> _WHAT IS EXPECTED_:
Your reply should hold every record exactly as given, with no pictures in it.

> _Extracted page text data_:

------------------------------

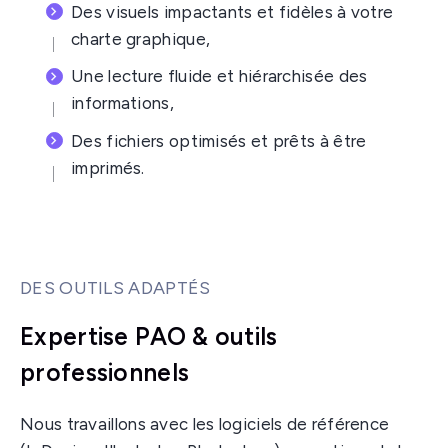
Des visuels impactants et fidèles à votre
charte graphique,
Une lecture fluide et hiérarchisée des
informations,
Des fichiers optimisés et prêts à être
imprimés.
DES OUTILS ADAPTÉS
Expertise PAO & outils
professionnels
Nous travaillons avec les logiciels de référence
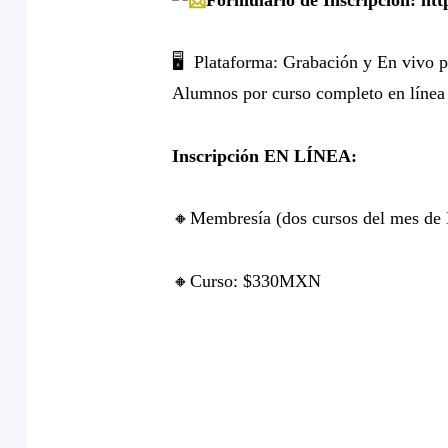
🖥️
Plataforma: Grabación y En vivo 
Alumnos por curso completo en línea 
Inscripción EN LÍNEA:
🔸
Membresía (dos cursos del mes de
🔸
Curso: $330MXN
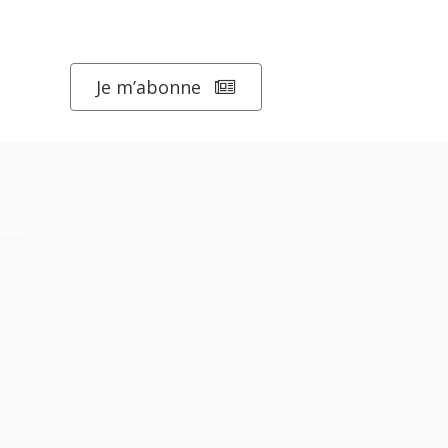
Je m’abonne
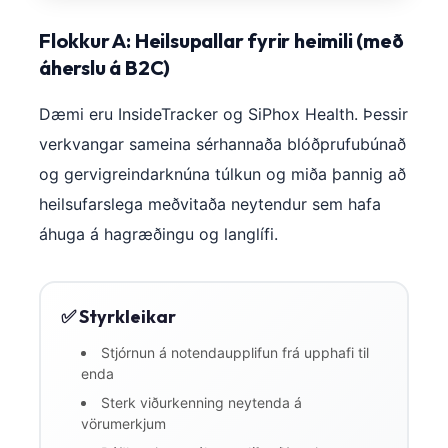
Flokkur A: Heilsupallar fyrir heimili (með
áherslu á B2C)
Dæmi eru InsideTracker og SiPhox Health. Þessir
verkvangar sameina sérhannaða blóðprufubúnað
og gervigreindarknúna túlkun og miða þannig að
heilsufarslega meðvitaða neytendur sem hafa
áhuga á hagræðingu og langlífi.
✅ Styrkleikar
Stjórnun á notendaupplifun frá upphafi til
enda
Sterk viðurkenning neytenda á
vörumerkjum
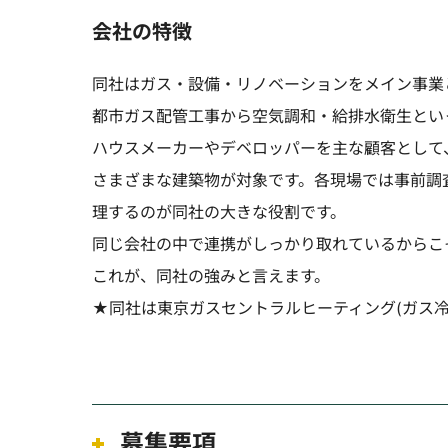
会社の特徴
同社はガス・設備・リノベーションをメイン事業
都市ガス配管工事から空気調和・給排水衛生といっ
ハウスメーカーやデベロッパーを主な顧客として
さまざまな建築物が対象です。各現場では事前調
理するのが同社の大きな役割です。
同じ会社の中で連携がしっかり取れているからこ
これが、同社の強みと言えます。
★同社は東京ガスセントラルヒーティング(ガス冷
募集要項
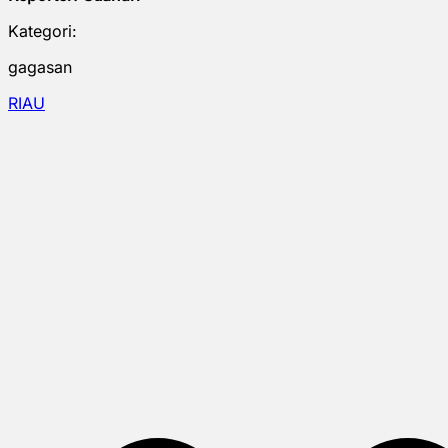
Kategori:
gagasan
RIAU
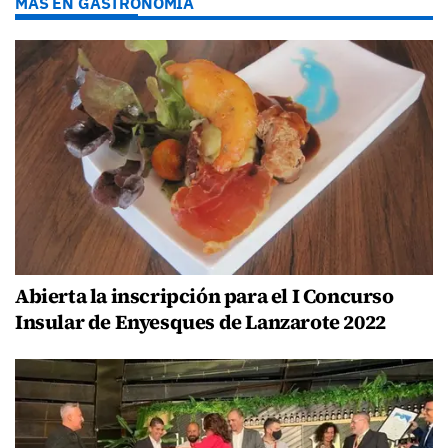
MÁS EN GASTRONOMÍA
Abierta la inscripción para el I Concurso
Insular de Enyesques de Lanzarote 2022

------------------------------

> _OUTPUT_:
Des visuels impactants et fidèles à votre
charte graphique,
Une lecture fluide et hiérarchisée des
informations,
Des fichiers optimisés et prêts à être
imprimés.
DES OUTILS ADAPTÉS
Expertise PAO & outils
professionnels
Nous travaillons avec les logiciels de référence
🖥️
Plataforma: Grabación y En vivo 
Alumnos por curso completo en línea 
Inscripción EN LÍNEA:
🔸
Membresía (dos cursos del mes de
🔸
Curso: $330MXN
Je m’abonne
Flokkur A: Heilsupallar fyrir heimili (með
áherslu á B2C)
Dæmi eru InsideTracker og SiPhox Health. Þessir
verkvangar sameina sérhannaða blóðprufubúnað
og gervigreindarknúna túlkun og miða þannig að
heilsufarslega meðvitaða neytendur sem hafa
áhuga á hagræðingu og langlífi.
✅ Styrkleikar
Stjórnun á notendaupplifun frá upphafi til
enda
Sterk viðurkenning neytenda á
vörumerkjum
会社の特徴
同社はガス・設備・リノベーションをメイン事業
都市ガス配管工事から空気調和・給排水衛生といっ
ハウスメーカーやデベロッパーを主な顧客として
さまざまな建築物が対象です。各現場では事前調
理するのが同社の大きな役割です。
同じ会社の中で連携がしっかり取れているからこ
これが、同社の強みと言えます。
★同社は東京ガスセントラルヒーティング(ガス冷
募集要項
Kategori:
gagasan
RIAU
MÁS EN GASTRONOMÍA
Abierta la inscripción para el I Concurso
Insular de Enyesques de Lanzarote 2022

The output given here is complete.